Enemalta has just finalised repair works on the Malta-Italy interconnector cable that was damaged by a vessel anchor in a storm in March.

The anchor was caught in the interconnector when the MV Chem P tanker ran aground in Baħar ic-Caghħaq during a storm that swept the Maltese islands.

Enemalta had taken legal action over the damage.

The anchor and chains that damaged the interconnector were lifted from the bottom of the sea late last month

On Friday Enemalta said in a statement that over the past three weeks, a team of its engineers and technicians, together with a technical team from Nexans-  the company that manufactured the interconnector - carried out repair works at sea in Qalet Marku, Baħar iċ-Ċagħaq.

A robot was used to cut out over 1.5km of damaged cable.

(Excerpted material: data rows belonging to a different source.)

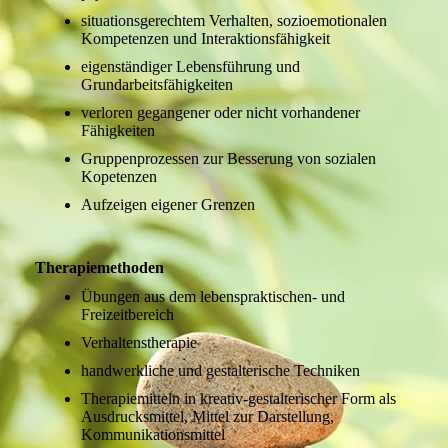
situationsgerechtem Verhalten, sozioemotionalen
Kompetenzen und Interaktionsfähigkeit
eigenständiger Lebensführung und
Grundarbeitsfähigkeiten
verloren gegangener oder nicht vorhandener
Fähigkeiten
Gruppenprozessen zur Besserung von sozialen
Kopetenzen
Aufzeigen eigener Grenzen
Therapiemethoden
Übungen aus dem lebenspraktischen- und
Freizeitbereich
Verhaltenstherapie
handwerkliche und gestalterische Techniken
Therapiemitteln in kreativ-gestalterischer Form als
Ausdrucksmittel, Mittel zur Darstellung,
Kommunikationsmittel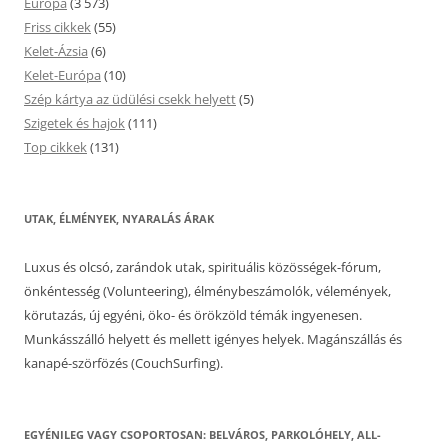
Európa
(3 573)
Friss cikkek
(55)
Kelet-Ázsia
(6)
Kelet-Európa
(10)
Szép kártya az üdülési csekk helyett
(5)
Szigetek és hajok
(111)
Top cikkek
(131)
UTAK, ÉLMÉNYEK, NYARALÁS ÁRAK
Luxus és olcsó, zarándok utak, spirituális közösségek-fórum,
önkéntesség (Volunteering), élménybeszámolók, vélemények,
körutazás, új egyéni, öko- és örökzöld témák ingyenesen.
Munkásszálló helyett és mellett igényes helyek. Magánszállás és
kanapé-szörfözés (CouchSurfing).
EGYÉNILEG VAGY CSOPORTOSAN: BELVÁROS, PARKOLÓHELY, ALL-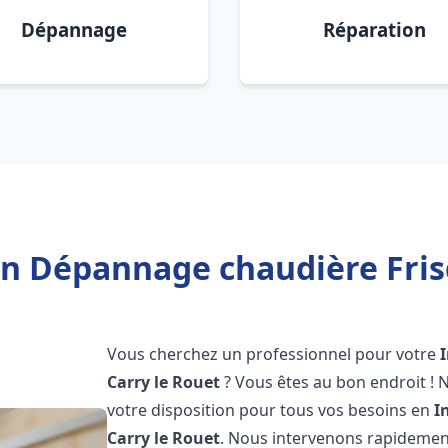
Dépannage
Réparation
on Dépannage chaudière Fris
Vous cherchez un professionnel pour votre
Carry le Rouet
? Vous êtes au bon endroit ! 
votre disposition pour tous vos besoins en
I
Carry le Rouet
. Nous intervenons rapidement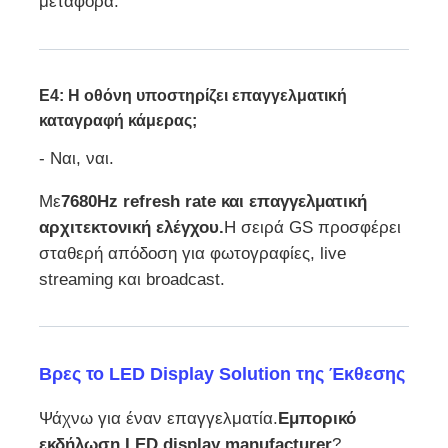
μεταφορά.
Ε4: Η οθόνη υποστηρίζει επαγγελματική
καταγραφή κάμερας;
- Ναι, ναι.
Με
7680Hz refresh rate και επαγγελματική
αρχιτεκτονική ελέγχου.
Η σειρά GS προσφέρει
σταθερή απόδοση για φωτογραφίες, live
streaming και broadcast.
Βρες το LED Display Solution της Έκθεσης
Ψάχνω για έναν επαγγελματία.
Εμπορικό
εκδήλωση LED display manufacturer
?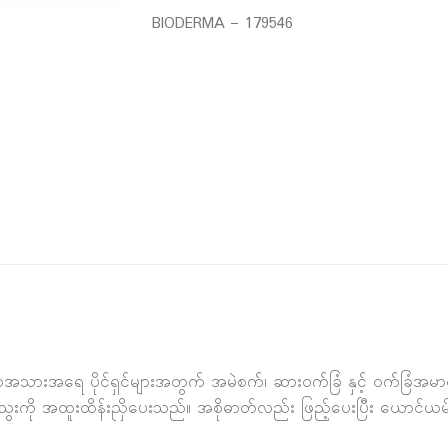
BIODERMA – 179546
်သောအသားအရေ ပိုင်ရှင်များအတွက် အမဲစက်၊ ဆားဝက်ခြံ နှင့် ဝက်ခြ
ကို အထူးထိန်းညှိပေးသည်။ အစိုဓာတ်လည်း ဖြည့်ပေးပြီး ယောင်ယမ်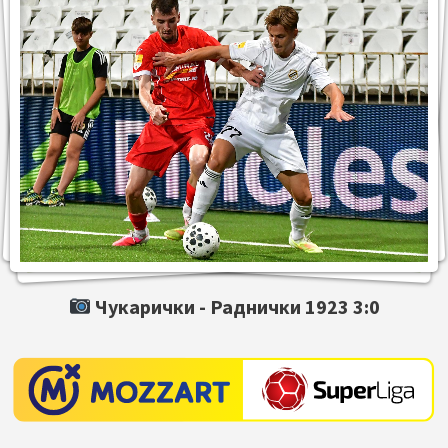
Чукарички -
Раднички 1923
3:0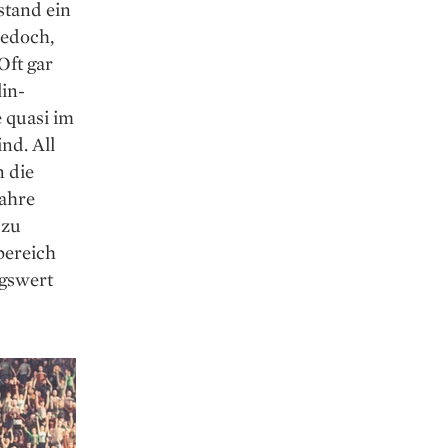
stand ein
jedoch,
Oft gar
lin-
 quasi im
nd. All
n die
Jahre
 zu
bereich
gswert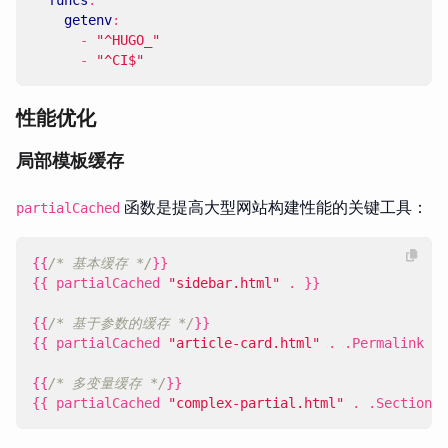
funcs
:
getenv
:
- 
"^HUGO_"
- 
"^CI$"
性能优化
局部模板缓存
函数是提高大型网站构建性能的关键工具：
partialCached
{{
/* 基本缓存 */
}}
{{
partialCached
"sidebar.html"
.
}}
{{
/* 基于参数的缓存 */
}}
{{
partialCached
"article-card.html"
.
.
Permalink
}}
{{
/* 多变量缓存 */
}}
{{
partialCached
"complex-partial.html"
.
.
Section
.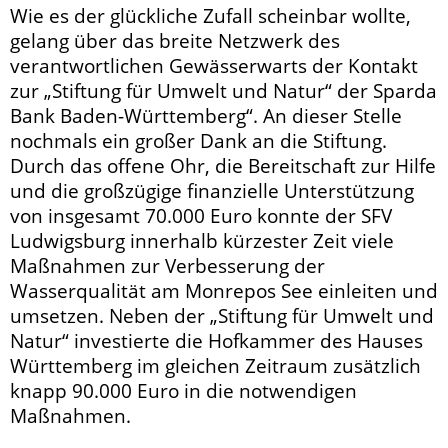
Wie es der glückliche Zufall scheinbar wollte,
gelang über das breite Netzwerk des
verantwortlichen Gewässerwarts der Kontakt
zur „Stiftung für Umwelt und Natur“ der Sparda
Bank Baden-Württemberg“. An dieser Stelle
nochmals ein großer Dank an die Stiftung.
Durch das offene Ohr, die Bereitschaft zur Hilfe
und die großzügige finanzielle Unterstützung
von insgesamt 70.000 Euro konnte der SFV
Ludwigsburg innerhalb kürzester Zeit viele
Maßnahmen zur Verbesserung der
Wasserqualität am Monrepos See einleiten und
umsetzen. Neben der „Stiftung für Umwelt und
Natur“ investierte die Hofkammer des Hauses
Württemberg im gleichen Zeitraum zusätzlich
knapp 90.000 Euro in die notwendigen
Maßnahmen.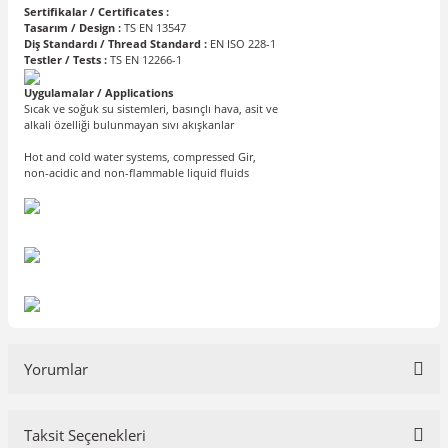
Sertifikalar / Certificates :
Tasarım / Design :
TS EN 13547
Diş Standardı / Thread Standard :
EN ISO 228-1
Testler / Tests :
TS EN 12266-1
Uygulamalar / Applications
Sıcak ve soğuk su sistemleri, basınçlı hava, asit ve
alkali özelliği bulunmayan sıvı akışkanlar
Hot and cold water systems, compressed Gir,
non-acidic and non-flammable liquid fluids
Yorumlar
Taksit Seçenekleri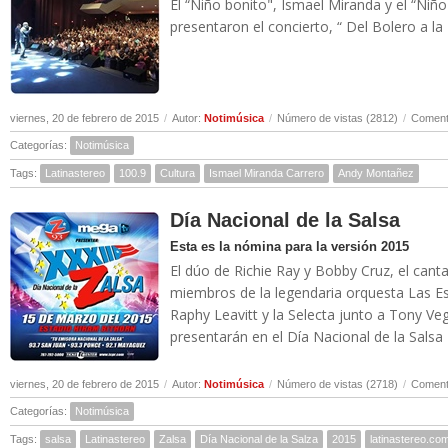
El “Niño bonito", Ismael Miranda y el “Niñ
presentaron el concierto, “ Del Bolero a la 
viernes, 20 de febrero de 2015
/
Autor:
Notimúsica
/
Número de vistas (2812)
/
Comenta
Categorías:
Notimúsica
Tags:
Latinastereo
100.9
Cultura
Ismael Miranda Carrero
Andy Montañez
Día Nacional de la Salsa
Esta es la nómina para la versión 2015
El dúo de Richie Ray y Bobby Cruz, el cant
miembros de la legendaria orquesta Las Est
Raphy Leavitt y la Selecta junto a Tony Ve
presentarán en el Día Nacional de la Salsa 2
viernes, 20 de febrero de 2015
/
Autor:
Notimúsica
/
Número de vistas (2718)
/
Comenta
Categorías:
Notimúsica
Tags:
salsa
Latinastereo
Zalsa
Día Nacional de la Salza
2015
latinastereo.co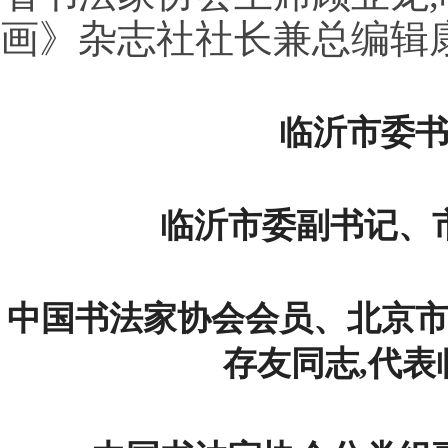
画》杂志社社长兼总编辑
临沂市委
临沂市委副书记、
中国书法家协会会员、北京
存友同志,代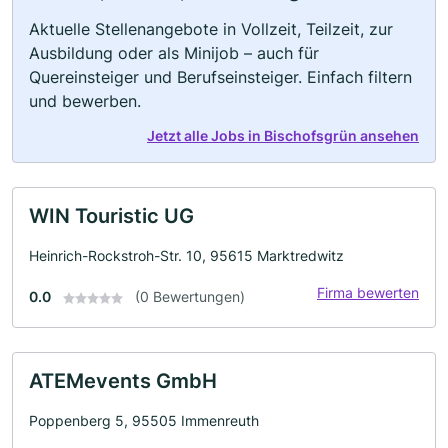
Aktuelle Stellenangebote in Vollzeit, Teilzeit, zur
Ausbildung oder als Minijob – auch für
Quereinsteiger und Berufseinsteiger. Einfach filtern
und bewerben.
Jetzt alle Jobs in Bischofsgrün ansehen
WIN Touristic UG
Heinrich-Rockstroh-Str. 10, 95615 Marktredwitz
Firma bewerten
0.0
(0 Bewertungen)
ATEMevents GmbH
Poppenberg 5, 95505 Immenreuth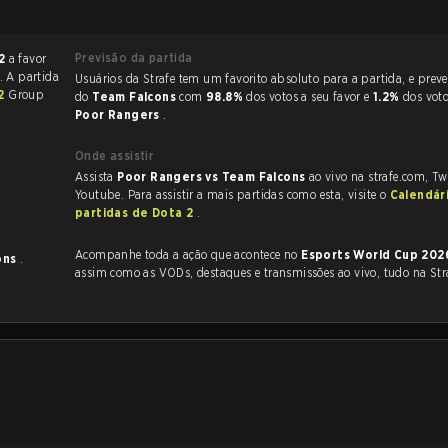
Previsão da partida
2
a favor
. A partida
Usuários da Strafe tem um favorito absoluto para a partida, e preveem a vitória
 2
Group
do
Team Falcons
com
98.8%
dos votos a seu favor e
1.2%
dos vot
Poor Rangers
.
Onde assistir
Assista
Poor Rangers vs Team Falcons
ao vivo na strafe.com, T
Youtube. Para assistir a mais partidas como esta, visite o
Calendár
partidas de Dota 2
.
Acompanhe toda a ação que acontece no
Esports World Cup 202
ons
.
assim como as VODs, destaques e transmissões ao vivo, tudo na Str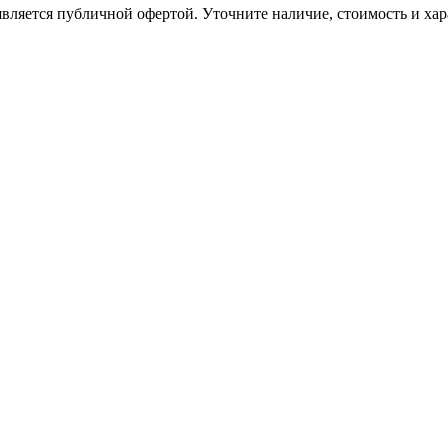
вляется публичной офертой. Уточните наличие, стоимость и хар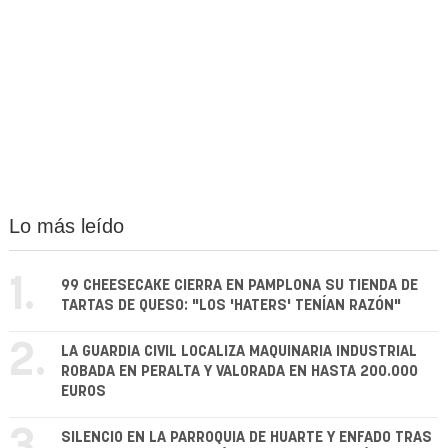
Lo más leído
1.
99 CHEESECAKE CIERRA EN PAMPLONA SU TIENDA DE
TARTAS DE QUESO: "LOS 'HATERS' TENÍAN RAZÓN"
2.
LA GUARDIA CIVIL LOCALIZA MAQUINARIA INDUSTRIAL
ROBADA EN PERALTA Y VALORADA EN HASTA 200.000
EUROS
SILENCIO EN LA PARROQUIA DE HUARTE Y ENFADO TRAS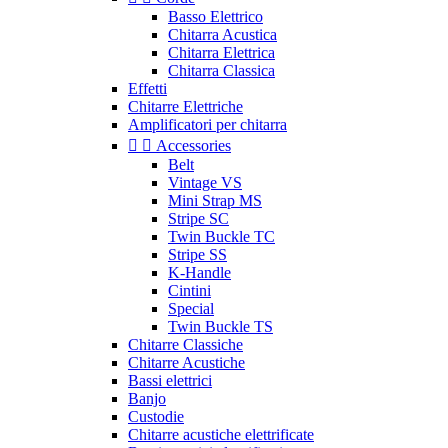
Basso Elettrico
Chitarra Acustica
Chitarra Elettrica
Chitarra Classica
Effetti
Chitarre Elettriche
Amplificatori per chitarra


Accessories
Belt
Vintage VS
Mini Strap MS
Stripe SC
Twin Buckle TC
Stripe SS
K-Handle
Cintini
Special
Twin Buckle TS
Chitarre Classiche
Chitarre Acustiche
Bassi elettrici
Banjo
Custodie
Chitarre acustiche elettrificate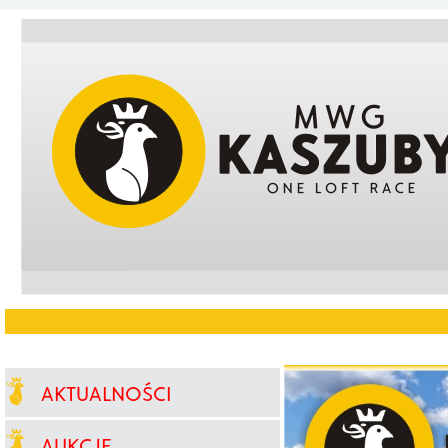
AKTUALNOŚCI
AUKCJE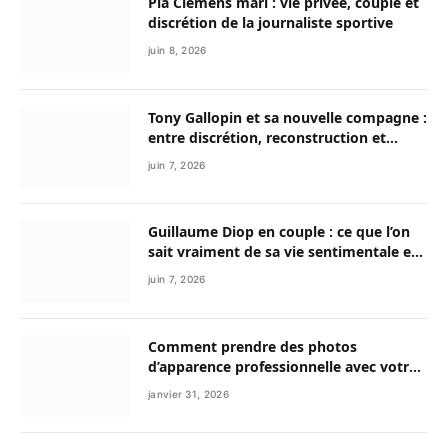
Pia Clemens mari : vie privée, couple et
discrétion de la journaliste sportive
juin 8, 2026
Tony Gallopin et sa nouvelle compagne :
entre discrétion, reconstruction et
nouvelle vie
juin 7, 2026
Guillaume Diop en couple : ce que l’on
sait vraiment de sa vie sentimentale et
de son parcours exceptionnel
juin 7, 2026
Comment prendre des photos
d’apparence professionnelle avec votre
smartphone ?
janvier 31, 2026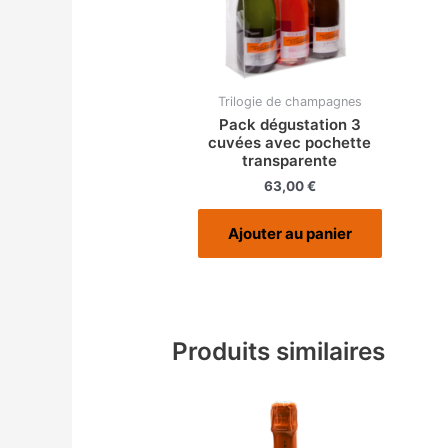
Trilogie de champagnes
Pack dégustation 3
cuvées avec pochette
transparente
63,00
€
Ajouter au panier
Produits similaires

The cast iron shells, which protect the cable, were then removed. The damaged part was then replaced by a new cable which was stored at the Delimara Power station and was loaded onto the Nexans specialised vessel in October.

The jointing was carried out aboard a specialised cable vessel, the Nexans CVL Aurora, which was only launched last year. It is the world's largest cable vessel and is equipped with several technologies to lay long cables underwater and make maintenance and repairs. It was brought to Malta at the first available opportunity.

These repair works alone cost around €25 million.

Ing Alistair Camilleri, Distribution and Projects Divisional Manager at Enemalta thanked all entities that took part in this operation and who cooperated with the company.

The 98km interconnector cable connects Malta to the European electricity grid in Sicily.

Electricity from the interconnector forms around 20% of the electricity energy mix in our country.

During the repair works, it was switched off, and supply was provided by local sources, including Enemalta’s plants which are operated in such situations.

Enemalta has already ordered over a kilometre of spare interconnector cable, to be kept in storage should any damages or faults requiring such a procedure come up.